• Data records:
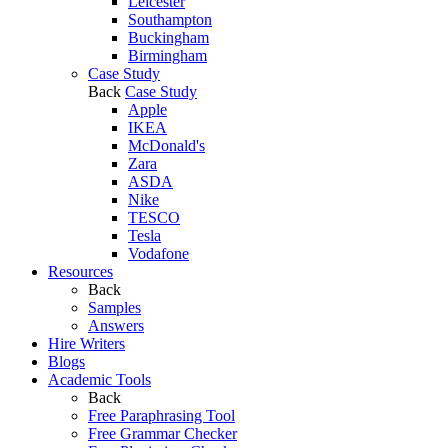
Leicester
Southampton
Buckingham
Birmingham
Case Study
Back
Case Study
Apple
IKEA
McDonald's
Zara
ASDA
Nike
TESCO
Tesla
Vodafone
Resources
Back
Samples
Answers
Hire Writers
Blogs
Academic Tools
Back
Free Paraphrasing Tool
Free Grammar Checker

• Instructions to follow:
Would you set down the material exactly as it stands, without the pictures?

• Result for this task:
Leicester
Southampton
Buckingham
Birmingham
Case Study
Back
Case Study
Apple
IKEA
McDonald's
Zara
ASDA
Nike
TESCO
Tesla
Vodafone
Resources
Back
Samples
Answers
Hire Writers
Blogs
Academic Tools
Back
Free Paraphrasing Tool
Free Grammar Checker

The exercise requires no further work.